After a Few Seasons

Rafael Kamada

September 26th - February 28th, 2026

Storage
52 Walker Street
4th Floor

Tribeca, New York 10013

Storage is proud to present the debut solo exhibition of Rafael Kamada (b. 1993, Lives and works in Brazil), on view from Friday, September 26th extended through Saturday, February 28th, 2026. Comprising a suite of recent oil paintings, the exhibition brings together works that dwell in the liminal space between figuration and abstraction, surface and memory, presence and erasure.

Kamada’s paintings offer no clear point of entry. Their strength lies not in depiction but in atmosphere, in how they evoke a remnant of landscape, a momentary bloom, or the shadow of a structure dissolving in light. Colors are a method of spatial construction rather than adornment. Through a slow and layered process of application, removal, and reapplication, Kamada builds surfaces that carry the weight of time while remaining open to disruption. Every composition emerges from what has been covered over, what glimmers through, and what refuses to disappear.

As Beatriz Almeida, researcher and critic, writes: “Kamada is always painting a place—a remnant of landscape. Nature appears not as a subject, but as a motif... as if [these paintings] were attempts to reconstruct something that has already slipped away.” The result elevates the work beyond a scene to a sensation, becoming fragments of memory refracted through brushstroke and wax.

Rafael Kamada’s pictorial practice evokes traces of a natural world—suggestions of landscapes that dwell in the subtle boundary between figuration and abstraction. His process emerges from the conditions of making itself, marked by an unstable balance between control and improvisation, revealing painting as a field of simultaneous construction and erasure.
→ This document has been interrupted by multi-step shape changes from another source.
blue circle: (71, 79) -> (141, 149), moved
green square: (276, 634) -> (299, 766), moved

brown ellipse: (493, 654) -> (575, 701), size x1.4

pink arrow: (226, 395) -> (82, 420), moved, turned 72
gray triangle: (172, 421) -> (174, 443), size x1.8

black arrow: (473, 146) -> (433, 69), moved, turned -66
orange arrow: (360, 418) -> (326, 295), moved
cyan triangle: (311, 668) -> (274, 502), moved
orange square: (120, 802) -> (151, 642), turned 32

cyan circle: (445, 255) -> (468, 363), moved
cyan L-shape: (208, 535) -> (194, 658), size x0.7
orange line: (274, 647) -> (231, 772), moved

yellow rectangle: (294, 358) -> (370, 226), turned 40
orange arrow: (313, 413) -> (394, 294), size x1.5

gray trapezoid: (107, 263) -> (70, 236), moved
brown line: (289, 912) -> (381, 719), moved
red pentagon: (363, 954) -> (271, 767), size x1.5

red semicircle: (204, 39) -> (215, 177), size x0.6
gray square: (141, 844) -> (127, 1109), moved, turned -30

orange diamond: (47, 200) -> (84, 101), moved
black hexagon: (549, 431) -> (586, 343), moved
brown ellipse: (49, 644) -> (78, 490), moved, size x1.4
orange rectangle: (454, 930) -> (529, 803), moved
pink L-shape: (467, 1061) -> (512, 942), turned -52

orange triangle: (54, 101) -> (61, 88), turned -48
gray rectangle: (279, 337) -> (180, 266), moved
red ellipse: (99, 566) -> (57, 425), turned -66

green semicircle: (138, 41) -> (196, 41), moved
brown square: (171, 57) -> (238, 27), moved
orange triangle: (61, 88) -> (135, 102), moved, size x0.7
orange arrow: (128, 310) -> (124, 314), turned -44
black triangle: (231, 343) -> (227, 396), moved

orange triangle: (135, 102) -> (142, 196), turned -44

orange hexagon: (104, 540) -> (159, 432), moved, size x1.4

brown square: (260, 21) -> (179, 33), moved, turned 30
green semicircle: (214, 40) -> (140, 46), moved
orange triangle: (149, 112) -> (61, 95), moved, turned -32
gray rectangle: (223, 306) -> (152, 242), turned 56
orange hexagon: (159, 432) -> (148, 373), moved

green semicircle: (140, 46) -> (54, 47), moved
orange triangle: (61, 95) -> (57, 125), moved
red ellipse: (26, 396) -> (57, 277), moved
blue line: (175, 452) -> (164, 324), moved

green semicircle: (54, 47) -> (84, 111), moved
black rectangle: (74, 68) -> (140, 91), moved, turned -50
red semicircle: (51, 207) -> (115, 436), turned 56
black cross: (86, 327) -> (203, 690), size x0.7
Color acts as the structuring synthesis of space, while remnants of previous layers unveil a composite temporality that lingers on the verge of disappearance.

Working primarily at night and without preparatory sketches, Kamada’s approach blends instinct and inquiry. His process is informed by a quiet rigor: an ongoing mentorship with painter Paulo Pasta and a study of art history with critic Rodrigo Naves ground his intuitive practice in historical lineage. While rooted in the material language of painting itself, his influences span East and West: the spatial logic of Japanese printmakers Hokusai and Hiroshige resonates with his flattened planes, while the atmospheric touch of Monet or Diebenkorn lingers in the shifting light of his larger compositions.

Kamada borrows from the language of Neo-Concrete painting, embracing greater fluidity, sensuality, and poetic nuance. This tension is especially present in Kamada’s newest large-scale works, where horizontal washes collide with sudden vertical swipes, and thick brushstrokes fade into spectral patches of bare linen. Despite their scale, these paintings maintain a quiet intimacy; they do not demand attention so much as reward looking.